Input records
----
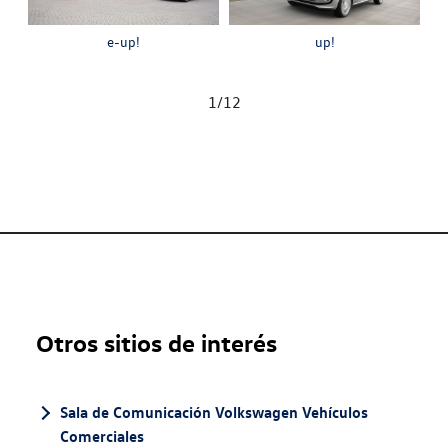
e-up!
up!
1
/
12
Otros sitios de interés
Sala de Comunicación Volkswagen Vehículos
Comerciales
----
Instructions to follow
Each line from the one containing "Sala de Comunicación Volkswagen Vehículos" to the end of the records should be echoed exactly, and no other line.

Result below
Sala de Comunicación Volkswagen Vehículos
Comerciales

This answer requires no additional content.